Published October 17, 2018 This content is archived.
“I was personally dismayed when I heard she had done this.”
That was the first response UB professor James N. Jarvis had when he learned that Sen. Elizabeth Warren had taken a DNA test, presumably to provide evidence that she is of Native American descent.
Jarvis, who is of Akwesasne Mohawk ancestry, is a professor of pediatrics in the Jacobs School of Medicine and Biomedical Sciences at UB. He is the former chair of the American Academy of Pediatrics Committee on Native American Child Health, and has worked on American Indian and Alaska native child health issues for more than 30 years.
“This is exactly the kind of thing that tribes have been trying to discourage, as it impinges on their sovereignty,” he says of Warren’s use of the DNA test. “It’s up to the tribe to say who is a member and who isn’t.”
He notes the fact that Warren had specifically said the DNA test proves she has some Cherokee ancestry was disturbing because, as a statement from the tribe pointed out, DNA testing cannot identify individuals as members of tribes.
As a geneticist, Jarvis says the reliability of DNA testing is also uncertain, especially where Native American ancestry is concerned.
“I don’t know how many Native American specimens are in any of these databases, and if they are there, I’m not sure that those specimens are being used legitimately. I don’t think any tribe would permit people to come onto their territory to say, ‘Can we collect some of your DNA for ancestry.com?’ We don’t know the circumstances under which those specimens were collected and was there tribal input.”
He says the fact that Warren went ahead with the DNA test revealed a lack of understanding of the complex issues around Native American ancestry and DNA testing. “The fact that she did it was almost prima facie evidence that she isn’t very connected culturally to how delicate an issue is the use of DNA from Native Americans,” he says.

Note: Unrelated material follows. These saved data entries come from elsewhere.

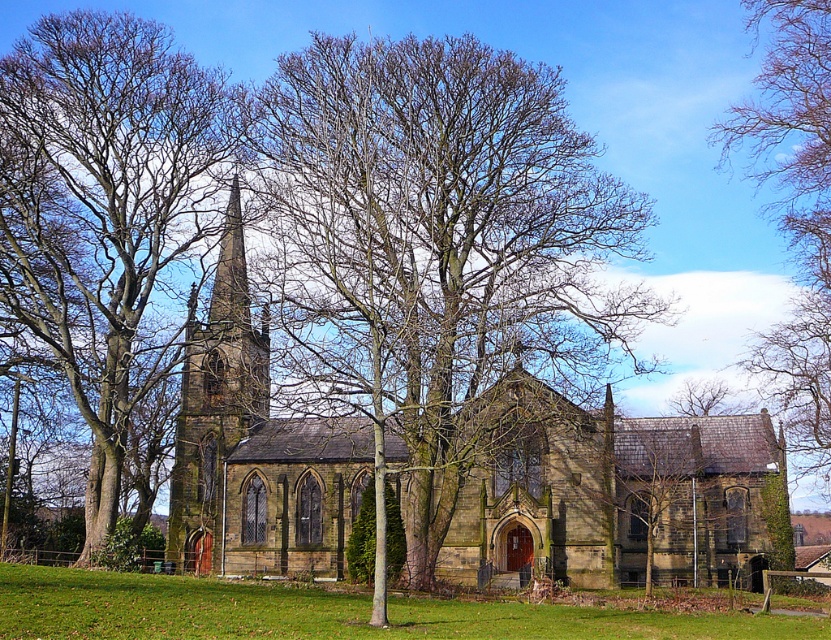 Question: Does bare branches at center come in front of bare branches at upper right?

Choices:
 (A) yes
 (B) no

Answer: (A)

Question: Is bare branches at center further to camera compared to bare branches at upper right?

Choices:
 (A) yes
 (B) no

Answer: (B)

Question: Which point is farther to the camera?

Choices:
 (A) (234, 294)
 (B) (471, 420)

Answer: (A)

Question: Which object is the closest to the brown bark tree at left?

Choices:
 (A) brown stone tower at center
 (B) bare branches at upper right

Answer: (A)

Question: Which object is farther from the camera taking this photo?

Choices:
 (A) brown stone tower at center
 (B) bare branches at center

Answer: (A)

Question: Is brown bark tree at left smaller than bare branches at upper right?

Choices:
 (A) yes
 (B) no

Answer: (B) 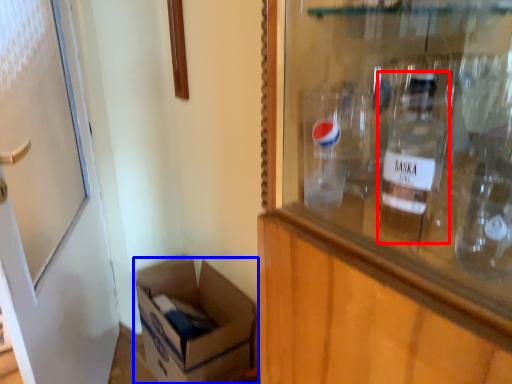 Question: Which point is further to the camera, bottle (highlighted by a red box) or box (highlighted by a blue box)?

Choices:
 (A) bottle
 (B) box

Answer: (B) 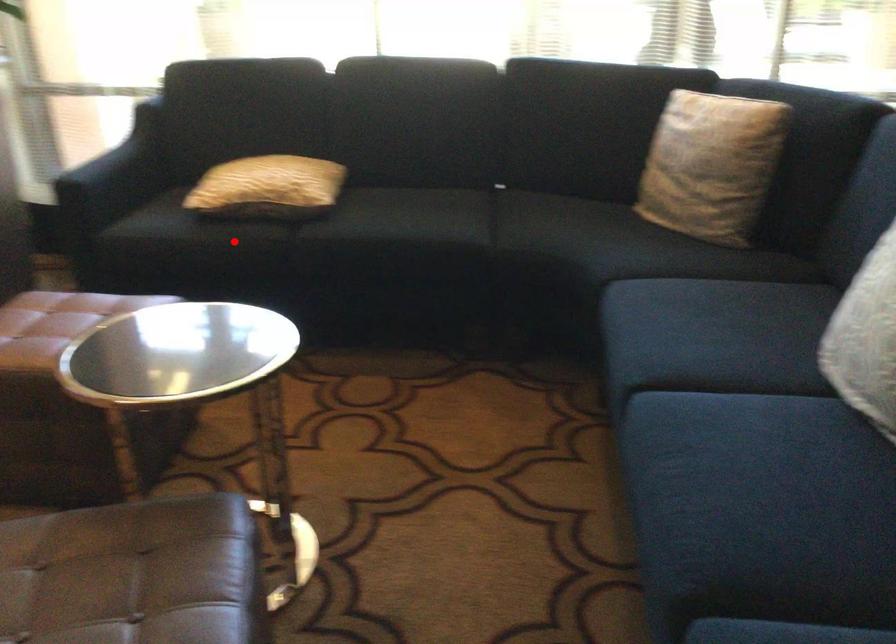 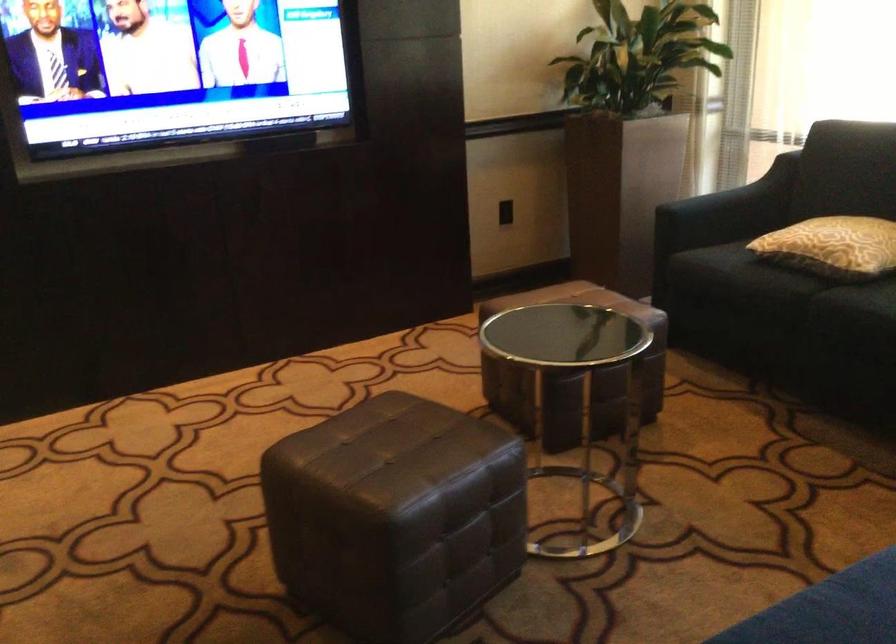 Locate, in the second image, the point that corresponds to the highlighted location in the first image.

(767, 283)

Jarvis conducts research at UB’s Clinical and Translational Research Center and sees patients at UBMD Pediatrics and John R. Oishei Children’s Hospital. His research focuses, in part, on why rheumatic diseases are so common and severe in indigenous American children, especially the role of epigenetic factors from historical traumas and cultural dislocation that may affect how these diseases are expressed in indigenous children.